-- Your objective --
In the records below, pick out all lines containing the word "programada".

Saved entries
──────────────────────────────

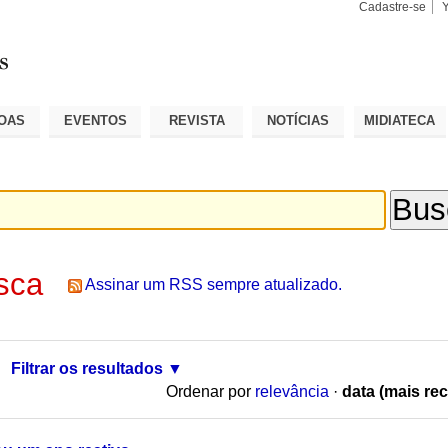
Cadastre-se
Busca
Busca
Avançad
OAS
EVENTOS
REVISTA
NOTÍCIAS
MIDIATECA
sca
Assinar um RSS sempre atualizado.
Filtrar os resultados
Ordenar por
relevância
·
data (mais rec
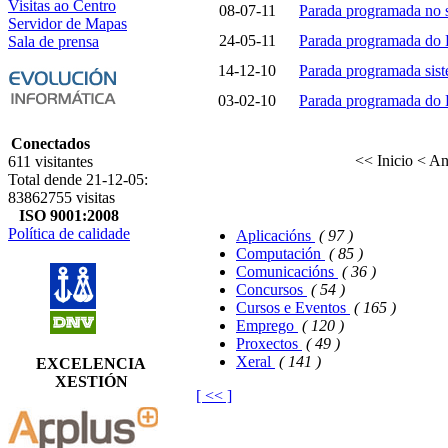
Visitas ao Centro
08-07-11
Parada programada no s
Servidor de Mapas
24-05-11
Parada programada d
Sala de prensa
14-12-10
Parada programada sist
03-02-10
Parada programada do F
Conectados
<< Inicio
< An
611 visitantes
Total dende 21-12-05:
83862755 visitas
ISO 9001:2008
Política de calidade
Aplicacións
( 97 )
Computación
( 85 )
Comunicacións
( 36 )
Concursos
( 54 )
Cursos e Eventos
( 165 )
Emprego
( 120 )
Proxectos
( 49 )
Xeral
( 141 )
EXCELENCIA
XESTIÓN
[ << ]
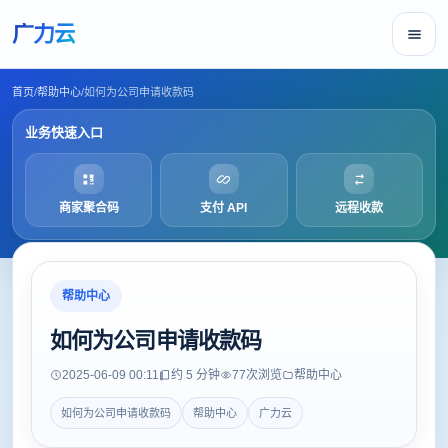
广力云
首页
/
帮助中心
/
如何为公司申请收款码
业务快速入口
商家聚合码
支付 API
远程收款
帮助中心
如何为公司申请收款码
2025-06-09 00:11
约 5 分钟
77
次浏览
帮助中心
如何为公司申请收款码
帮助中心
广力云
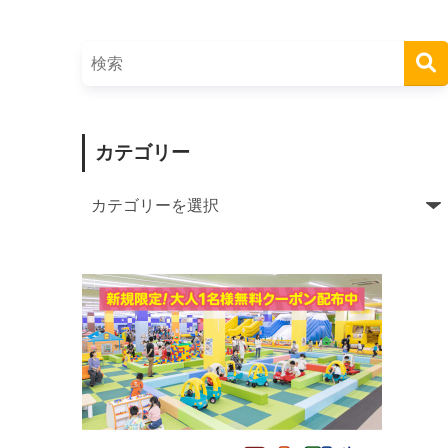
カテゴリー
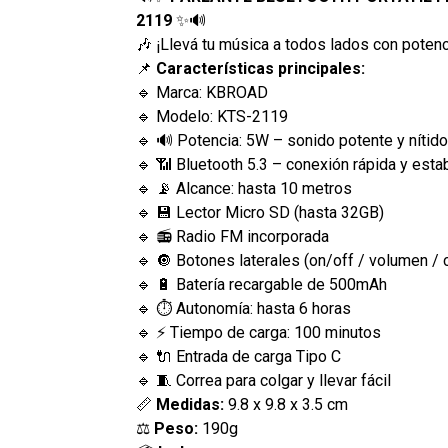
2119
✨🔊
🎶 ¡Llevá tu música a todos lados con potenci
📌
Características principales:
🔹 Marca: KBROAD
🔹 Modelo: KTS-2119
🔹 🔊 Potencia: 5W – sonido potente y nítido
🔹 📶 Bluetooth 5.3 – conexión rápida y esta
🔹 📡 Alcance: hasta 10 metros
🔹 💾 Lector Micro SD (hasta 32GB)
🔹 📻 Radio FM incorporada
🔹 🔘 Botones laterales (on/off / volumen /
🔹 🔋 Batería recargable de 500mAh
🔹 ⏱ Autonomía: hasta 6 horas
🔹 ⚡ Tiempo de carga: 100 minutos
🔹 🔌 Entrada de carga Tipo C
🔹 🧵 Correa para colgar y llevar fácil
📏
Medidas:
9.8 x 9.8 x 3.5 cm
⚖️
Peso:
190g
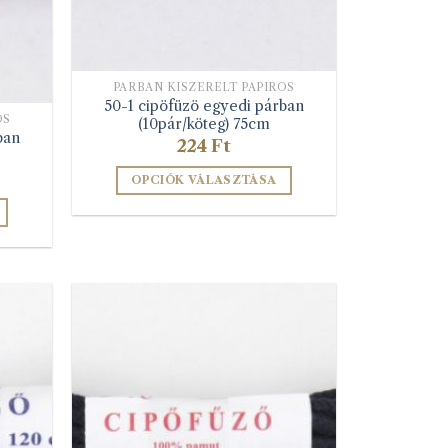
PÁRBAN KISZERELT PAPÍROS
50-1 cipöfüzö egyedi párban
OS
(10pár/köteg) 75cm
ban
224
Ft
OPCIÓK VÁLASZTÁSA
Ennek
a
terméknek
több
variációja
van.
A
változatok
a
termékoldalon
választhatók
lon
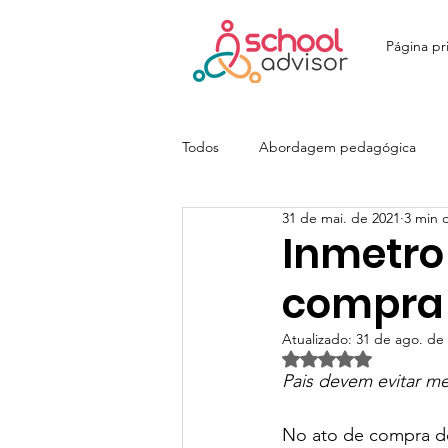
Página pri
Todos
Abordagem pedagógica
31 de mai. de 2021
3 min d
Ensino Fundamental
Ensino M
Inmetro
compra 
Colégio João Paulo I - JOPA
E
Atualizado:
31 de ago. de
Avaliado com NaN d
Pais devem evitar me
Colégio Itatiaia | SchoolAdvisor
No ato de compra do 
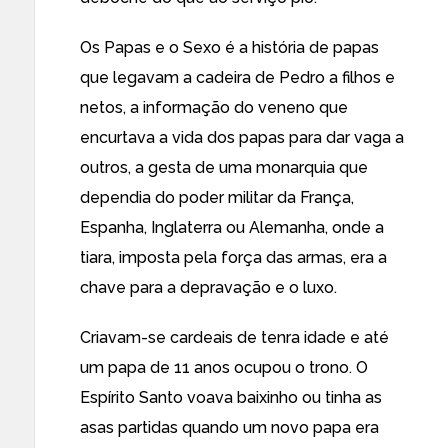
Os Papas e o Sexo é a história de papas
que legavam a cadeira de Pedro a filhos e
netos, a informação do veneno que
encurtava a vida dos papas para dar vaga a
outros, a gesta de uma monarquia que
dependia do poder militar da França,
Espanha, Inglaterra ou Alemanha, onde a
tiara, imposta pela força das armas, era a
chave para a depravação e o luxo.
Criavam-se cardeais de tenra idade e até
um papa de 11 anos ocupou o trono. O
Espírito Santo voava baixinho ou tinha as
asas partidas quando um novo papa era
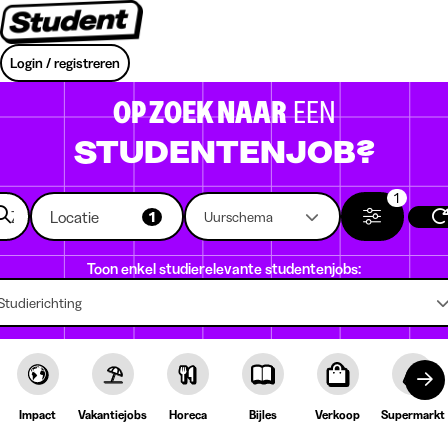
Login / registreren
OP ZOEK NAAR
EEN
STUDENTENJOB?
1
Locatie
1
Uurschema
Toon enkel studierelevante studentenjobs:
Studierichting
Impact
Vakantiejobs
Horeca
Bijles
Verkoop
Supermarkt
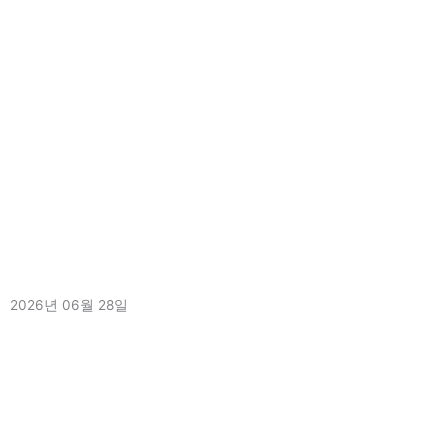
더 보기 »
[2026년 서울시 강북구 환경개선비지원사업_도배 및 전기 보수 공사
완료]
2026년 06월 28일
더 보기 »
ㅣ 개인정보처리방침 ㅣ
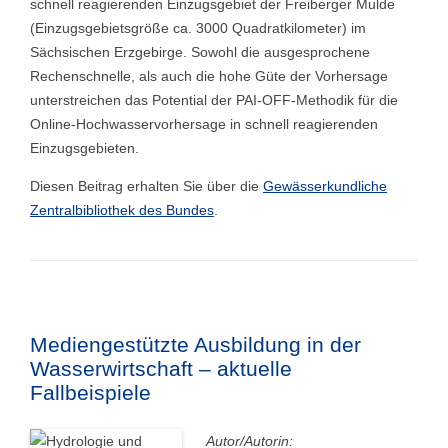
schnell reagierenden Einzugsgebiet der Freiberger Mulde
(Einzugsgebietsgröße ca. 3000 Quadratkilometer) im
Sächsischen Erzgebirge. Sowohl die ausgesprochene
Rechenschnelle, als auch die hohe Güte der Vorhersage
unterstreichen das Potential der PAI-OFF-Methodik für die
Online-Hochwasservorhersage in schnell reagierenden
Einzugsgebieten.
Diesen Beitrag erhalten Sie über die
Gewässerkundliche
Zentralbibliothek des Bundes
.
Mediengestützte Ausbildung in der
Wasserwirtschaft – aktuelle
Fallbeispiele
Autor/Autorin:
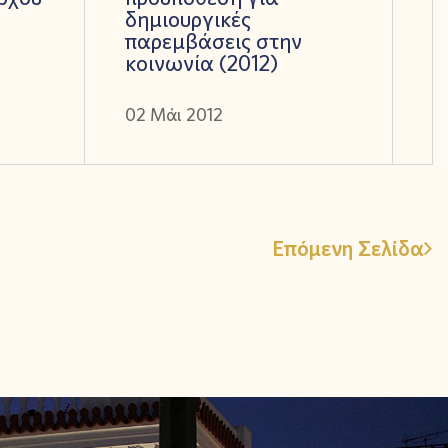
δημιουργικές
παρεμβάσεις στην
κοινωνία (2012)
02 Μάι 2012
Επόμενη Σελίδα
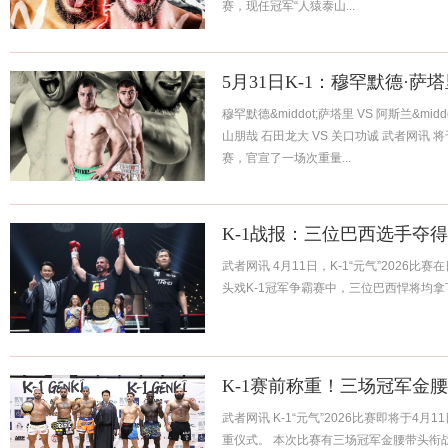
赛，现任冠军“人猿泰山...
5月31日K-1：穆罕默德·萨
穆罕默德&middot;萨塔里 VS 阿斯兰&middo
山朋哉 石田龙大 VS 关口功诚 武者网讯 
赛，官宣了一场次重量...
K-1战报：三位巴西选手夺得
武者网讯 4月11日，K-1“元气”2026
头戏K-1冠军争霸赛中，三位巴西悍将均拿下
K-1赛前称重！三场冠军金
武者网讯 K-1“元气”2026比赛即将于4
重仪式。 本次比赛有三场冠军金腰带头衔战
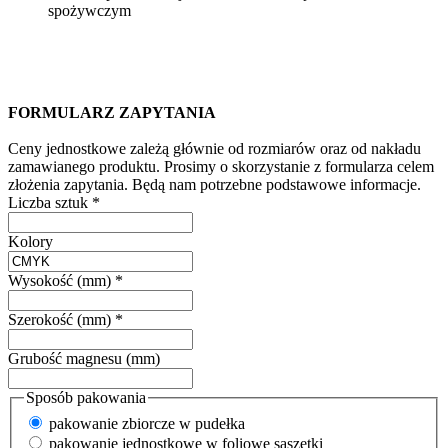
spożywczym
FORMULARZ ZAPYTANIA
Ceny jednostkowe zależą głównie od rozmiarów oraz od nakładu
zamawianego produktu. Prosimy o skorzystanie z formularza celem
złożenia zapytania. Będą nam potrzebne podstawowe informacje.
Liczba sztuk
*
Kolory
Wysokość (mm)
*
Szerokość (mm)
*
Grubość magnesu (mm)
Sposób pakowania
pakowanie zbiorcze w pudełka
pakowanie jednostkowe w foliowe saszetki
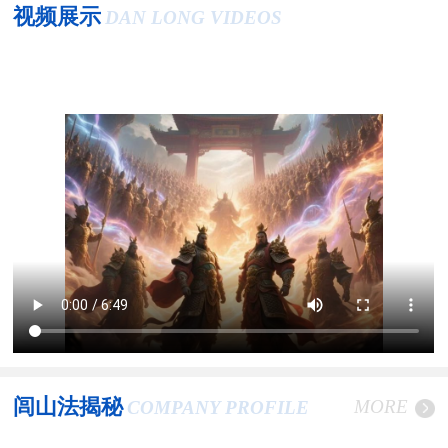
视频展示
DAN LONG VIDEOS
闾山法揭秘
MORE
COMPANY PROFILE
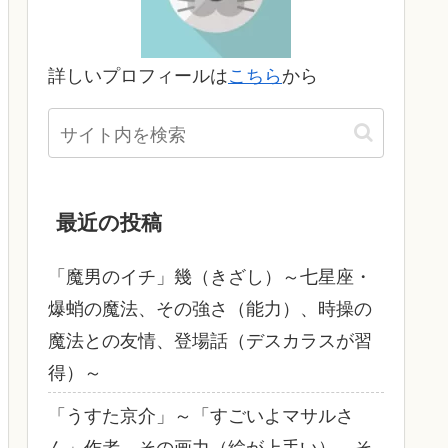
詳しいプロフィールは
こちら
から
最近の投稿
「魔男のイチ」幾（きざし）～七星座・
爆蛸の魔法、その強さ（能力）、時操の
魔法との友情、登場話（デスカラスが習
得）～
「うすた京介」～「すごいよマサルさ
ん」作者、その画力（絵が上手い）、そ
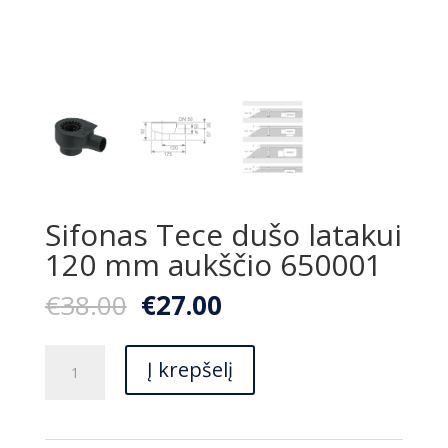
Sifonas Tece dušo latakui
120 mm aukščio 650001
Original
Current
€
38.00
€
27.00
price
price
was:
is:
produkto
€38.00.
€27.00.
Į krepšelį
kiekis:
Sifonas
Tece
dušo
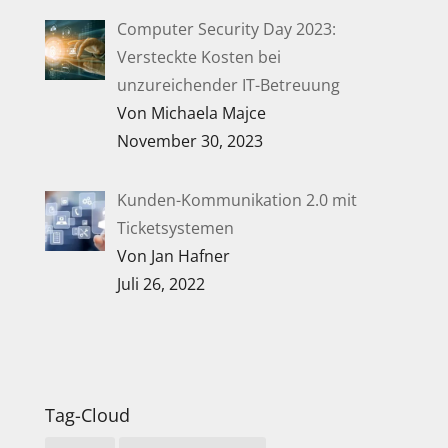
Computer Security Day 2023:
Versteckte Kosten bei
unzureichender IT-Betreuung
Von Michaela Majce
November 30, 2023
Kunden-Kommunikation 2.0 mit
Ticketsystemen
Von Jan Hafner
Juli 26, 2022
Tag-Cloud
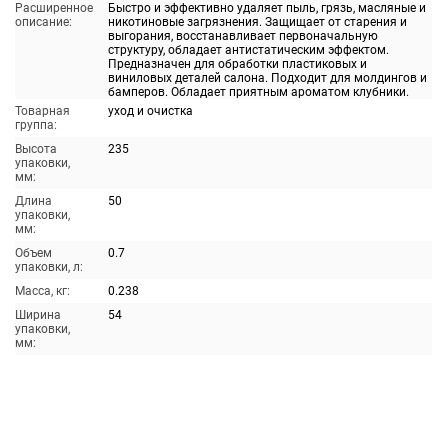
Расширенное
Быстро и эффективно удаляет пыль, грязь, масляные и
описание:
никотиновые загрязнения. Защищает от старения и
выгорания, восстанавливает первоначальную
структуру, обладает антистатическим эффектом.
Предназначен для обработки пластиковых и
виниловых деталей салона. Подходит для молдингов и
бамперов. Обладает приятным ароматом клубники.
Товарная
уход и очистка
группа:
Высота
235
упаковки,
мм:
Длина
50
упаковки,
мм:
Объем
0.7
упаковки, л:
Масса, кг:
0.238
Ширина
54
упаковки,
мм:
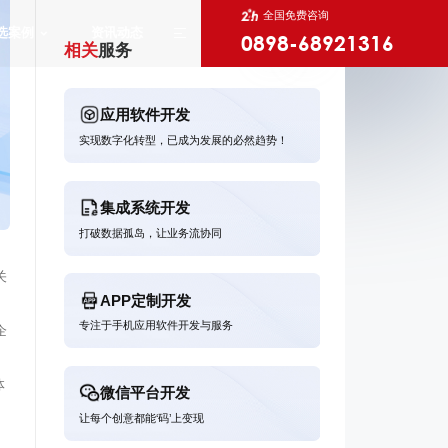
全国免费咨询
选案例
资讯动态
0898-68921316
相关
服务
应用软件开发
实现数字化转型，已成为发展的必然趋势！
X
集成系统开发
打破数据孤岛，让业务流协同
关
APP定制开发
专注于手机应用软件开发与服务
企
体
微信平台开发
让每个创意都能‘码’上变现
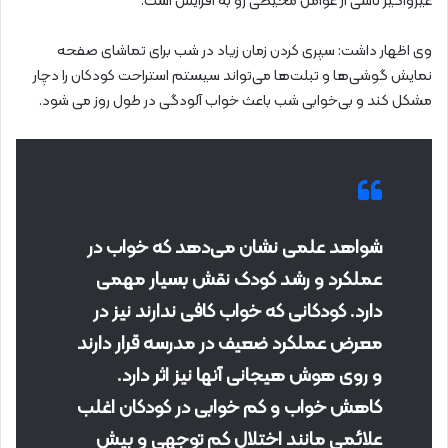
غیرواگیر ناشی از عوامل محیطی رو به افزایش است.
وی اظهار داشت: سپری کردن زمان زیاد در شب برای تماشای صفحه
نمایش گوشی‌ها و تبلت‌ها می‌تواند سیستم استراحت کودکان را دچار
مشکل کند و بی‌خوابی شب باعث خواب آلودگی در طول روز می شود.
شواهد علمی نشان می‌دهد که خواب در
عملکرد و رشد کودک نقش بسیار مهمی
دارد. کودکانی که خواب کافی ندارند نیز در
معرض عملکرد ضعیف در مدرسه قرار دارند
و روی هوش هیجانی آنها نیز اثر دارد.
کاهش خواب و کم خوابی در کودکان اغلب
علائمی مانند اختلال کم توجهی و بیش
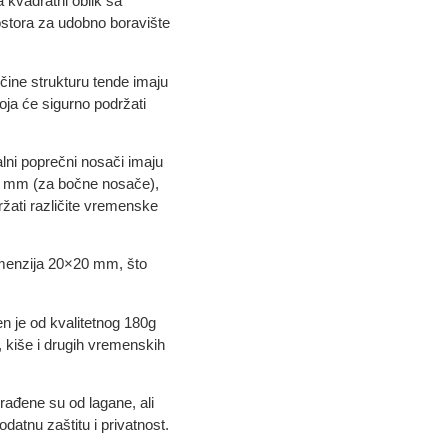
kvadratni oblik sa
ostora za udobno boravište
i čine strukturu tende imaju
oja će sigurno podržati
lni poprečni nosači imaju
6 mm (za bočne nosače),
žati različite vremenske
imenzija 20×20 mm, što
n je od kvalitetnog 180g
, kiše i drugih vremenskih
rađene su od lagane, ali
odatnu zaštitu i privatnost.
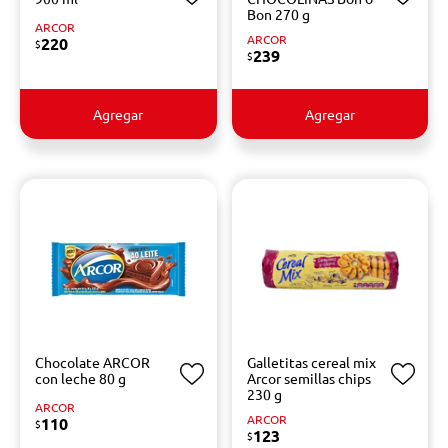
Bon 270 g
ARCOR
ARCOR
220
$
239
$
Agregar
Agregar
Chocolate ARCOR
Galletitas cereal mix
con leche 80 g
Arcor semillas chips
230 g
ARCOR
ARCOR
110
$
123
$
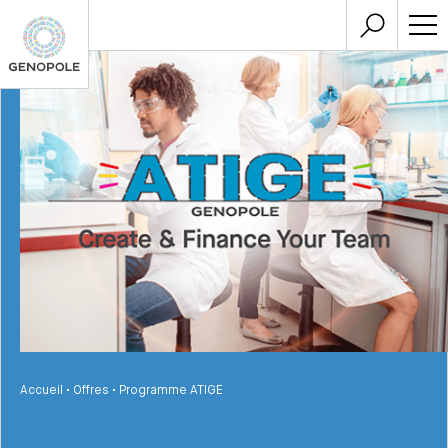
Accueil
•
Offres
•
Programme ATIGE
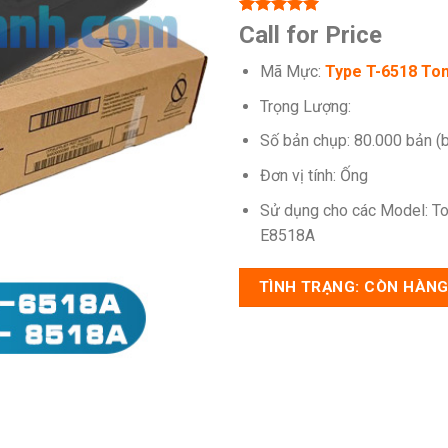
5.00
1
trên 5
Call for Price
dựa trên
đánh giá
Mã Mực:
Type T-6518 To
Trọng Lượng:
Số bản chụp: 80.000 bản (
Đơn vị tính: Ống
Sử dụng cho các Model: T
E8518A
TÌNH TRẠNG: CÒN HÀN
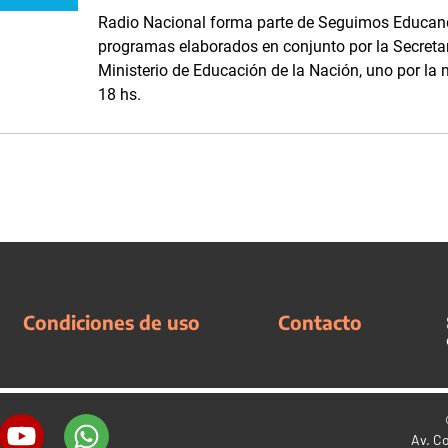
Radio Nacional forma parte de Seguimos Educand
programas elaborados en conjunto por la Secreta
Ministerio de Educación de la Nación, uno por la m
18 hs.
Condiciones de uso
Contacto
Av. C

──────────────────────────────

-- Written response --
Parada programada no s
Parada programada d
Parada programada sist
Parada programada do F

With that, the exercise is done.